Но не в этом ритуале дело. Приют отвратителен изнутри. Персоналу делать особо нечего, а персонал, вероятно, не терпит безделья, как природа – пустоты. С течением времени это нарядное здание пятидесятых годов, с его бледно-желтой штукатуркой и приятными пропорциями, превращается в нечто вроде погребка в деревенском вкусе, с резными полочками и розовыми пластмассовыми цветами, с дешевыми латунными подсвечниками и картинками с плачущими детьми. А еще стены увешаны множеством готовых афоризмов в пластиковых рамках на тему счастья в жизни и материнской любви. От этого не только здание словно сжимается, но и люди в нем кажутся меньше, чем они есть на самом деле. Почему такой человек, как Фольке – старый садовник, который всю свою жизнь проращивал семена и смотрел, как раскрываются бутоны, – должен умирать, окруженный пластмассовыми геранями? Лучше было бы отнести его в лес или просто поставить его кровать у церковных дверей, чтобы он в свой последний миг мог насладиться тем, что делает жизнь сносной: отсветом небес и красотой мира.

Раньше Эрика и девочек раздражала эта чрезмерная чувствительность ее глаз.

– Мама у нас эстет, – говорил обычно Эрик и подмигивал одним глазом. – Пусть будет по ее.

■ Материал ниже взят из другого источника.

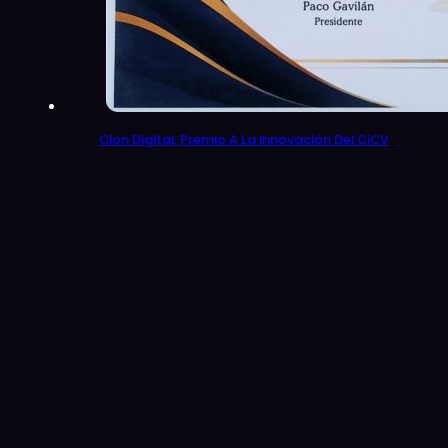
Clon Digital, Premio A La Innovación Del CiCV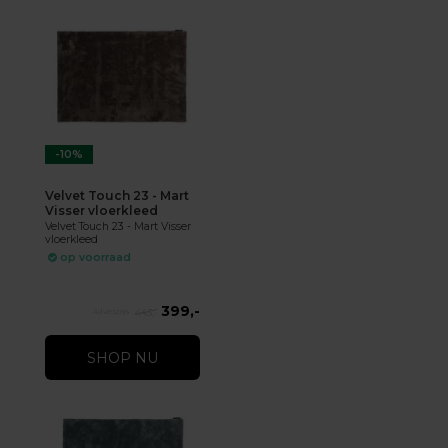
-10%
Velvet Touch 23 - Mart
Visser vloerkleed
Velvet Touch 23 - Mart Visser
vloerkleed
op voorraad
399,-
443,-
SHOP NU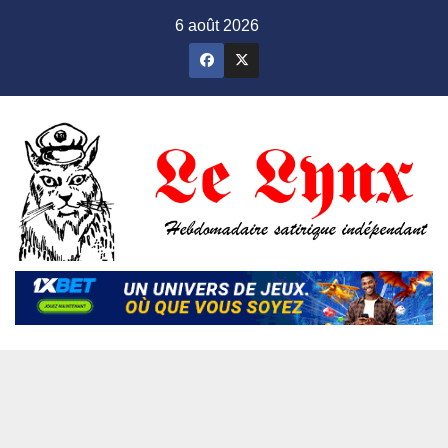
Skip
6 août 2026
to
content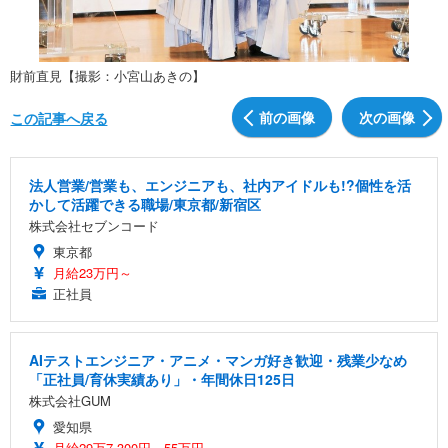
財前直見【撮影：小宮山あきの】
前の画像
次の画像
この記事へ戻る
法人営業/営業も、エンジニアも、社内アイドルも!?個性を活
かして活躍できる職場/東京都/新宿区
株式会社セブンコード
東京都
月給23万円～
正社員
AIテストエンジニア・アニメ・マンガ好き歓迎・残業少なめ
「正社員/育休実績あり」・年間休日125日
株式会社GUM
愛知県
月給29万7,300円～55万円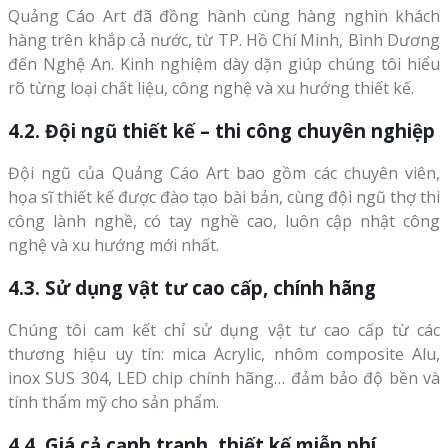
Quảng Cáo Art đã đồng hành cùng hàng nghìn khách
hàng trên khắp cả nước, từ TP. Hồ Chí Minh, Bình Dương
đến Nghệ An. Kinh nghiệm dày dặn giúp chúng tôi hiểu
rõ từng loại chất liệu, công nghệ và xu hướng thiết kế.
4.2. Đội ngũ thiết kế – thi công chuyên nghiệp
Đội ngũ của Quảng Cáo Art bao gồm các chuyên viên,
họa sĩ thiết kế được đào tạo bài bản, cùng đội ngũ thợ thi
công lành nghề, có tay nghề cao, luôn cập nhật công
nghệ và xu hướng mới nhất.
4.3. Sử dụng vật tư cao cấp, chính hãng
Chúng tôi cam kết chỉ sử dụng vật tư cao cấp từ các
thương hiệu uy tín: mica Acrylic, nhôm composite Alu,
inox SUS 304, LED chip chính hãng… đảm bảo độ bền và
tính thẩm mỹ cho sản phẩm.
4.4. Giá cả cạnh tranh, thiết kế miễn phí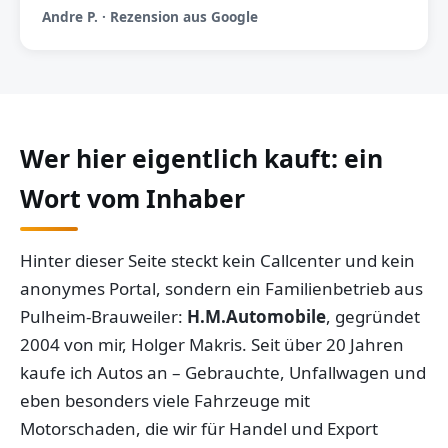
Andre P. · Rezension aus Google
Wer hier eigentlich kauft: ein
Wort vom Inhaber
Hinter dieser Seite steckt kein Callcenter und kein
anonymes Portal, sondern ein Familienbetrieb aus
Pulheim-Brauweiler:
H.M.Automobile
, gegründet
2004 von mir, Holger Makris. Seit über 20 Jahren
kaufe ich Autos an – Gebrauchte, Unfallwagen und
eben besonders viele Fahrzeuge mit
Motorschaden, die wir für Handel und Export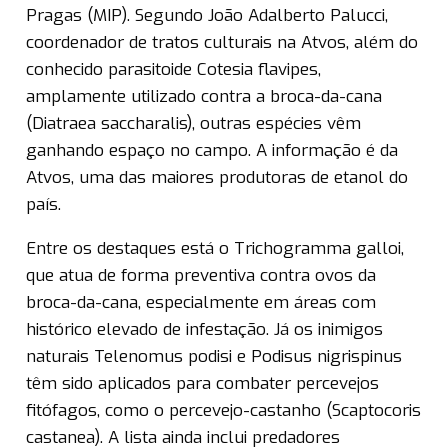
Pragas (MIP). Segundo João Adalberto Palucci,
coordenador de tratos culturais na Atvos, além do
conhecido parasitoide Cotesia flavipes,
amplamente utilizado contra a broca-da-cana
(Diatraea saccharalis), outras espécies vêm
ganhando espaço no campo. A informação é da
Atvos, uma das maiores produtoras de etanol do
país.
Entre os destaques está o Trichogramma galloi,
que atua de forma preventiva contra ovos da
broca-da-cana, especialmente em áreas com
histórico elevado de infestação. Já os inimigos
naturais Telenomus podisi e Podisus nigrispinus
têm sido aplicados para combater percevejos
fitófagos, como o percevejo-castanho (Scaptocoris
castanea). A lista ainda inclui predadores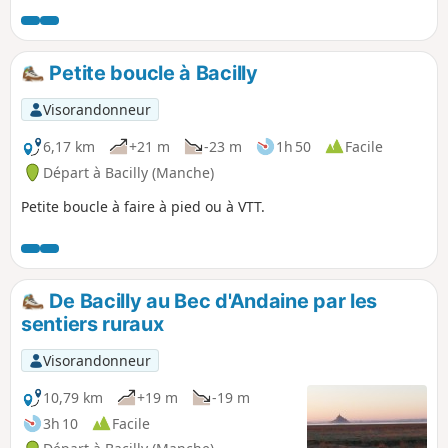
elle-même, le spectacle de la marée montante est
impressionnant. Un retour dans les terres permet de visiter
la belle et émouvante chapelle romane du Prieuré Saint-
Petite boucle à Bacilly
Léonard.
Visorandonneur
6,17 km
+21 m
-23 m
1h 50
Facile
Départ à Bacilly (Manche)
Petite boucle à faire à pied ou à VTT.
De Bacilly au Bec d'Andaine par les
sentiers ruraux
Visorandonneur
10,79 km
+19 m
-19 m
3h 10
Facile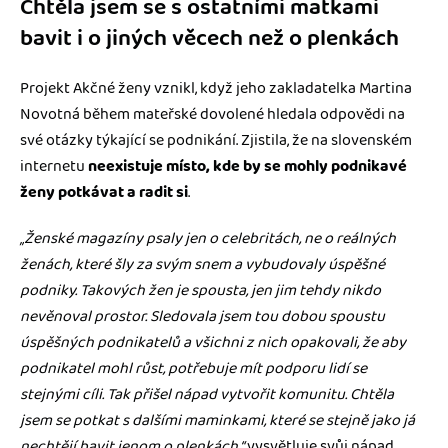
Chtěla jsem se s ostatními matkami
bavit i o jiných věcech než o plenkách
Projekt Akčné ženy vznikl, když jeho zakladatelka Martina
Novotná během mateřské dovolené hledala odpovědi na
své otázky týkající se podnikání. Zjistila, že na slovenském
internetu
neexistuje místo, kde by se mohly podnikavé
ženy potkávat a radit si
.
„Ženské magazíny psaly jen o celebritách, ne o reálných
ženách, které šly za svým snem a vybudovaly úspěšné
podniky. Takových žen je spousta, jen jim tehdy nikdo
nevěnoval prostor. Sledovala jsem tou dobou spoustu
úspěšných podnikatelů a všichni z nich opakovali, že aby
podnikatel mohl růst, potřebuje mít podporu lidí se
stejnými cíli. Tak přišel nápad vytvořit komunitu. Chtěla
jsem se potkat s dalšími maminkami, které se stejně jako já
nechtějí bavit jenom o plenkách,“
vysvětluje svůj nápad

Конечно. Еще бы! Эстетом ее сделала жизнь у Тети Эллен. Но когда она сказала об этом Эрику, тот лишь усмехнулся и сменил тему. Она догадывалась, о чем он подумал: что хороший вкус воспитывается образованием, а у Тети Эллен никакого образования не было. Простая – вот слово, которым он обычно пользовался: «Кристину вырастила простая женщина...»

И всякий раз Кристина немела от этого его снисходительного взгляда на Тетю Эллен, как на человека менее значительного, чем, к примеру, его мать. Трусишка Ингеборг выросла за городом, в домике священника, а не в закутке у железной плиты в Норчёпинге, она ходила в школу для девочек, когда Эллен служила домработницей, она пила чай из английского фарфора, когда Эллен пила кофе из густавсбергской кружки, и все это делало ее в глазах Эрика подлиннее и глубже Эллен. Но Трусишка Ингеборг ничего не знала о красоте: она окружала себя лишь теми атрибутами, которые ей полагались по рангу, так же точно, как она всю свою жизнь поступала, думала и чувствовала – так, как полагалось. Послушная.

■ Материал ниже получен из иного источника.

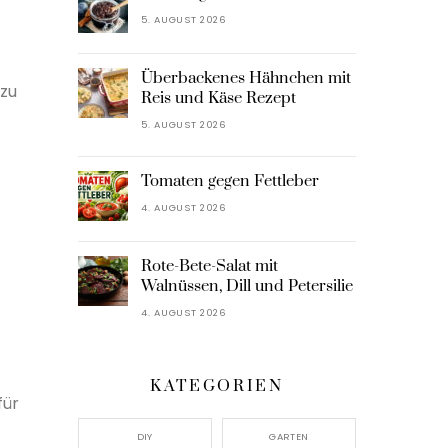
5. AUGUST 2026
Überbackenes Hähnchen mit
 zu
Reis und Käse Rezept
5. AUGUST 2026
Tomaten gegen Fettleber
4. AUGUST 2026
Rote-Bete-Salat mit
Walnüssen, Dill und Petersilie
4. AUGUST 2026
KATEGORIEN
für
DIY
GARTEN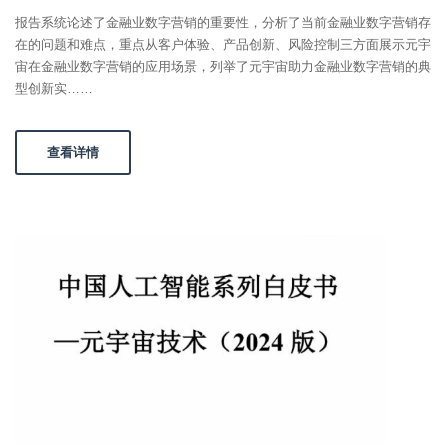
报告系统论述了金融业数字营销的重要性，分析了当前金融业数字营销存
在的问题和难点，重点从客户体验、产品创新、风险控制三方面展示元宇
宙在金融业数字营销的应用场景，列举了元宇宙助力金融业数字营销的典
型创新实……
查看详情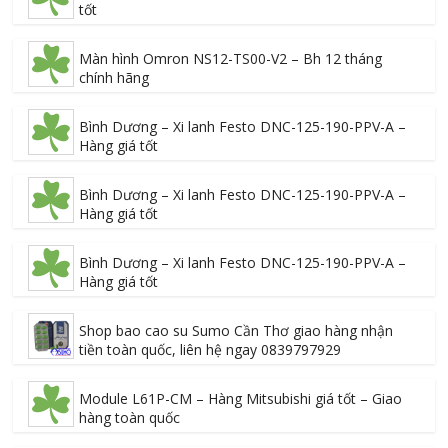
tốt
Màn hình Omron NS12-TS00-V2 – Bh 12 tháng
chính hãng
Bình Dương – Xi lanh Festo DNC-125-190-PPV-A –
Hàng giá tốt
Bình Dương – Xi lanh Festo DNC-125-190-PPV-A –
Hàng giá tốt
Bình Dương – Xi lanh Festo DNC-125-190-PPV-A –
Hàng giá tốt
Shop bao cao su Sumo Cần Thơ giao hàng nhận
tiền toàn quốc, liên hệ ngay 0839797929
Module L61P-CM – Hàng Mitsubishi giá tốt – Giao
hàng toàn quốc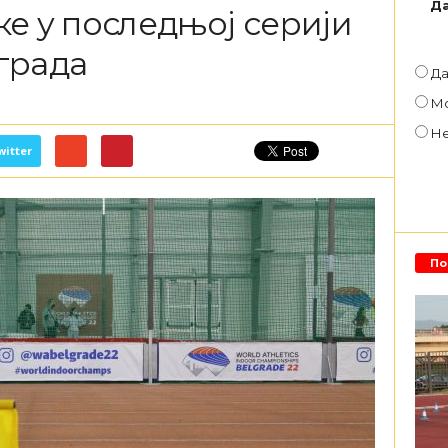
Да
е у последњој серији
града
Д
М
Н
witter
По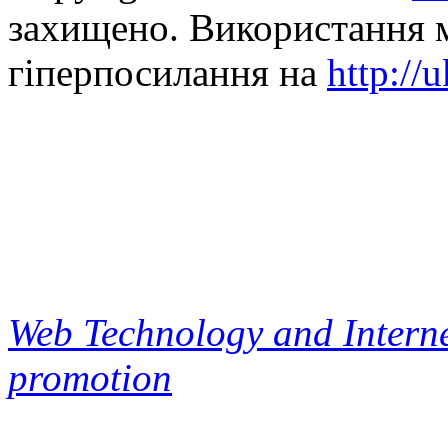
захищено. Використання м
гіперпосилання на
http://
Web Technology and Interne
promotion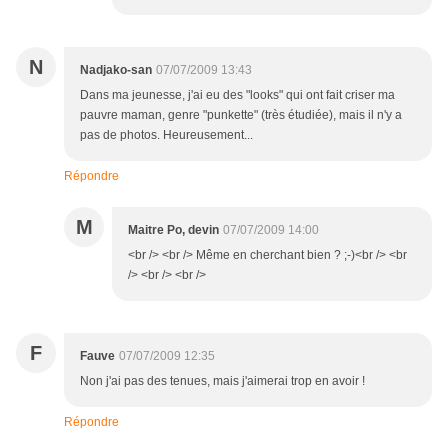
N
Nadjako-san
07/07/2009 13:43
Dans ma jeunesse, j'ai eu des "looks" qui ont fait criser ma
pauvre maman, genre "punkette" (très étudiée), mais il n'y a
pas de photos. Heureusement...
Répondre
M
Maitre Po, devin
07/07/2009 14:00
<br /> <br /> Même en cherchant bien ? ;-)<br /> <br
/> <br /> <br />
F
Fauve
07/07/2009 12:35
Non j'ai pas des tenues, mais j'aimerai trop en avoir !
Répondre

Кристина понимала, разумеется, что пренебрежительность Эрика – от незнания, он, конечно, встречал людей, испытавших лишения, но понятия не имел о той жизни, которую формирует бедность. Напоминания о том, что условия существования «простых» далеко не простые, его только раздражали: мало-мальски инициативные люди всегда пробьются, а об остальных приходится как-то заботиться обществу. Впрочем, сама Кристина не слишком часто касалась этой темы – слова буквально застревали у нее в глотке. Как сложилась бы ее собственная жизнь без Эрика и его семьи? Это ведь они дали ей нынешний общественный статус, сделали человеком.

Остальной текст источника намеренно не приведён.